[Exercise requirements] Your copy of the lines below must match them exactly and contain no images.

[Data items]
..........

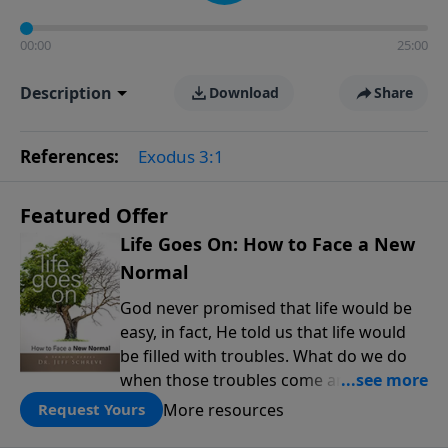
00:00
25:00
Description
Download
Share
References:
Exodus 3:1
Featured Offer
Life Goes On: How to Face a New
Normal
God never promised that life would be
easy, in fact, He told us that life would
be filled with troubles. What do we do
when those troubles come and turn our
lives upside down? In this series from
More resources
Request Yours
Pastor Jeff Schreve, discover how you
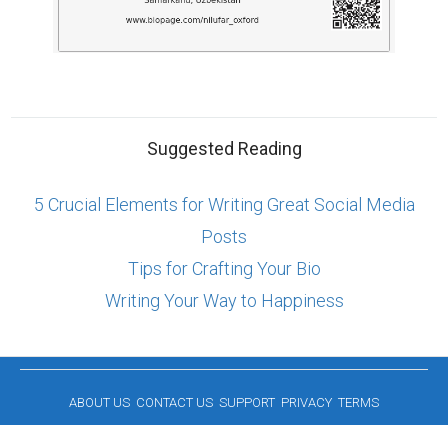
Suggested Reading
5 Crucial Elements for Writing Great Social Media
Posts
Tips for Crafting Your Bio
Writing Your Way to Happiness
ABOUT US
CONTACT US
SUPPORT
PRIVACY
TERMS
Copyright © 2026 Biopage LLC. All Rights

..........

[Task output]
00:00
25:00
Description
Download
Share
References:
Exodus 3:1
Featured Offer
Life Goes On: How to Face a New
Normal
God never promised that life would be
easy, in fact, He told us that life would
be filled with troubles. What do we do
when those troubles come and turn our
lives upside down? In this series from
More resources
Request Yours
Pastor Jeff Schreve, discover how you
Suggested Reading
5 Crucial Elements for Writing Great Social Media
Posts
Tips for Crafting Your Bio
Writing Your Way to Happiness
ABOUT US
CONTACT US
SUPPORT
PRIVACY
TERMS
Copyright © 2026 Biopage LLC. All Rights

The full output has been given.